Las maduritas, digamos de más de 50, seguramente se acuerdan de un
galán que supo conquistar el corazón de su mujer no una, sino ¡siete veces! y
que formó con ella una de las parejas más tumultuosas de todos los
tiempos.
Estoy hablando, nada más y nada
menos, que de Richard Burton, el reincidente marido de Elizabeth Taylor. Liz
Taylor, la de los ojos color turquesa.
Pues bien, este caballero,
salvando las distancias, era lo más parecido a cualquier marido del mundo. Sólo
que, para hacerse perdonar sus tropelías, en lugar de regalar flores o bombones
regalaba diamantes. Gordos, pulidos y carísimos diamantes.
Era como los patos criollos (un
pasito, una cagada; un pasito, una cagada), pero en versión millonaria: un
diamante, una cagada.
Y mientras tanto Liz, la pobre Liz, amontonaba piedras azules
engarzadas en anillos, collares, pulseras, algo que para muchas podría ser
motivo de envidia... pero sufría igual que la almacenera de la esquina, o
cualquier mujer que haya tenido que aguantar a un bebedor, mujeriego o jugador
empedernido.
¿Y que hacía Liz para olvidar el dolor de las separaciones, y para intentar
sostener la euforia de las reconciliaciones? Le daba al trago. O a las
pastillas. Igualito que muchas, demasiadas, mujeres en su misma situación.

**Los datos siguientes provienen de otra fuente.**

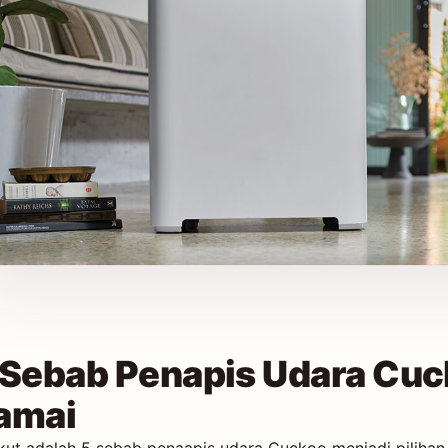
 Sebab Penapis Udara Cuc
amai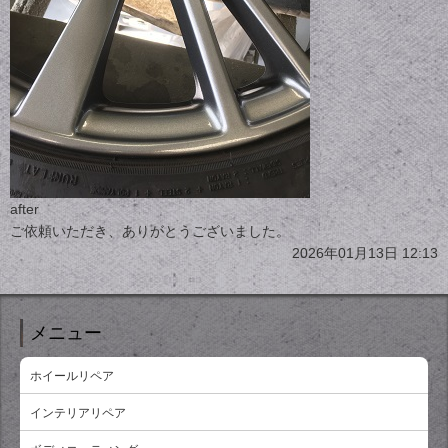
after
ご依頼いただき、ありがとうございました。
2026年01月13日 12:13
メニュー
ホイールリペア
インテリアリペア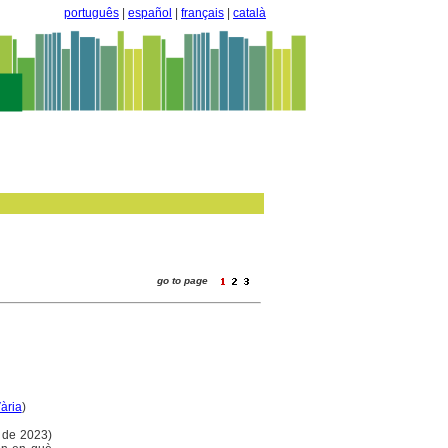
português
|
español
|
français
|
català
go to page
ària
)
e de 2023)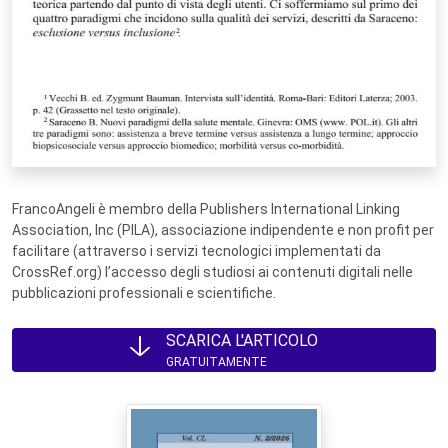
FrancoAngeli è membro della Publishers International Linking
Association, Inc (PILA), associazione indipendente e non profit per
facilitare (attraverso i servizi tecnologici implementati da
CrossRef.org) l’accesso degli studiosi ai contenuti digitali nelle
pubblicazioni professionali e scientifiche.
SCARICA L'ARTICOLO
GRATUITAMENTE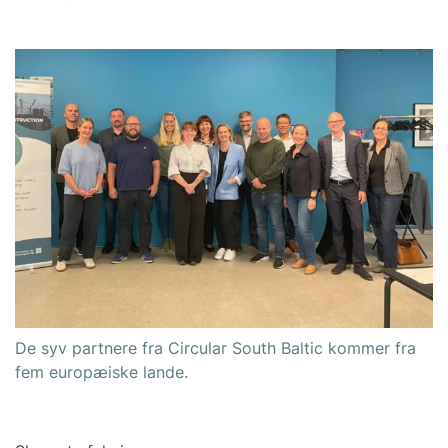
De syv partnere fra Circular South Baltic kommer fra
fem europæiske lande.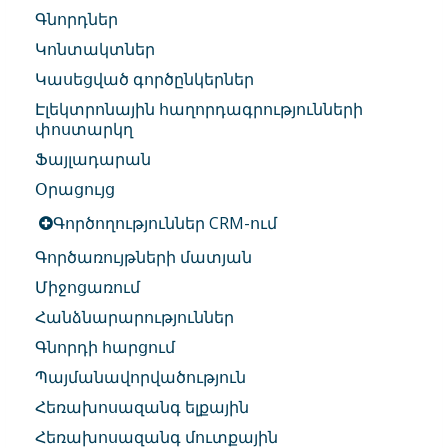
Գնորդներ
Կոնտակտներ
Կասեցված գործընկերներ
Էլեկտրոնային հաղորդագրությունների
փոստարկղ
Ֆայլադարան
Օրացույց
Գործողություններ CRM-ում
Գործառույթների մատյան
Միջոցառում
Հանձնարարություններ
Գնորդի հարցում
Պայմանավորվածություն
Հեռախոսազանգ ելքային
Հեռախոսազանգ մուտքային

Parejas apasionadas, dicen algunos. Parejas enfermas, dicen otros.
¿Dónde estará el límite entre la pasión y la enfermedad?
Creo, modestamente, que en el dolor.
La pasión es una pulsión vital, conecta con la vida, la alegría de
vivir, el sexo pleno, la entrega, la generosidad. Una pareja apasionada es una
pareja que se come a besos, que hace el amor sobre la mesada de la cocina, que
recorre el país con una mochila al hombro y sin un peso pero juntos, que
disfruta el sol, la lluvia y los desafíos. Que le pone el pecho a la vida y
duerme desnuda, sin ropa y sin miedo.
Cuando hay dolor, cuando la relación nos lleva al dolor, al
maltrato, a los celos, a la pérdida de la identidad, nos estamos metiendo en
una relación enferma.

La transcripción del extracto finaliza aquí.